━━━ DATA UNDER STUDY
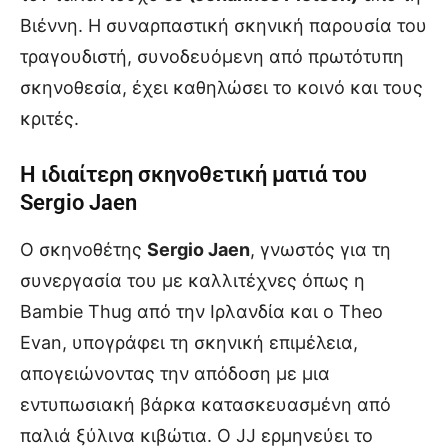
Βιέννη. Η συναρπαστική σκηνική παρουσία του
τραγουδιστή, συνοδευόμενη από πρωτότυπη
σκηνοθεσία, έχει καθηλώσει το κοινό και τους
κριτές.
Η ιδιαίτερη σκηνοθετική ματιά του
Sergio Jaen
Ο σκηνοθέτης
Sergio Jaen
, γνωστός για τη
συνεργασία του με καλλιτέχνες όπως η
Bambie Thug από την Ιρλανδία και ο Theo
Evan, υπογράφει τη σκηνική επιμέλεια,
απογειώνοντας την απόδοση με μια
εντυπωσιακή βάρκα κατασκευασμένη από
παλιά ξύλινα κιβώτια. Ο JJ ερμηνεύει το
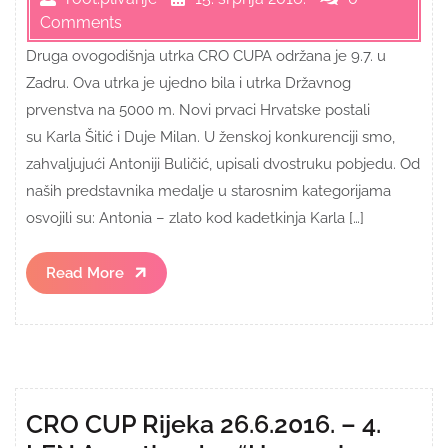
Comments
Druga ovogodišnja utrka CRO CUPA održana je 9.7. u
Zadru. Ova utrka je ujedno bila i utrka Državnog
prvenstva na 5000 m. Novi prvaci Hrvatske postali
su Karla Šitić i Duje Milan. U ženskoj konkurenciji smo,
zahvaljujući Antoniji Buličić, upisali dvostruku pobjedu. Od
naših predstavnika medalje u starosnim kategorijama
osvojili su: Antonia – zlato kod kadetkinja Karla […]
Read
Read More
More
CRO CUP Rijeka 26.6.2016. – 4.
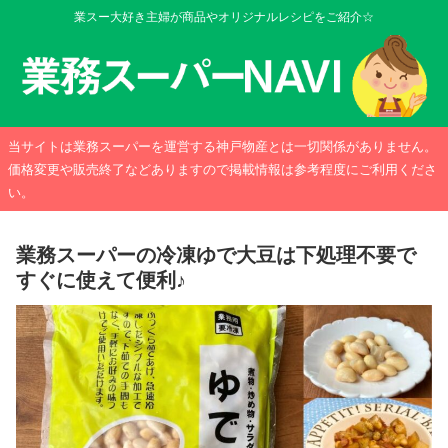
業スー大好き主婦が商品やオリジナルレシピをご紹介☆
当サイトは業務スーパーを運営する神戸物産とは一切関係がありません。
価格変更や販売終了などありますので掲載情報は参考程度にご利用くださ
い。
業務スーパーの冷凍ゆで大豆は下処理不要で
すぐに使えて便利♪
━━━━━━
Only the lines from the top of the data through the line with "εντυπωσιακή βάρκα κατασκευασμένη από" should be quoted, exactly and with both ends kept; skip the pictures.

Βιέννη. Η συναρπαστική σκηνική παρουσία του
τραγουδιστή, συνοδευόμενη από πρωτότυπη
σκηνοθεσία, έχει καθηλώσει το κοινό και τους
κριτές.
Η ιδιαίτερη σκηνοθετική ματιά του
Sergio Jaen
Ο σκηνοθέτης
Sergio Jaen
, γνωστός για τη
συνεργασία του με καλλιτέχνες όπως η
Bambie Thug από την Ιρλανδία και ο Theo
Evan, υπογράφει τη σκηνική επιμέλεια,
απογειώνοντας την απόδοση με μια
εντυπωσιακή βάρκα κατασκευασμένη από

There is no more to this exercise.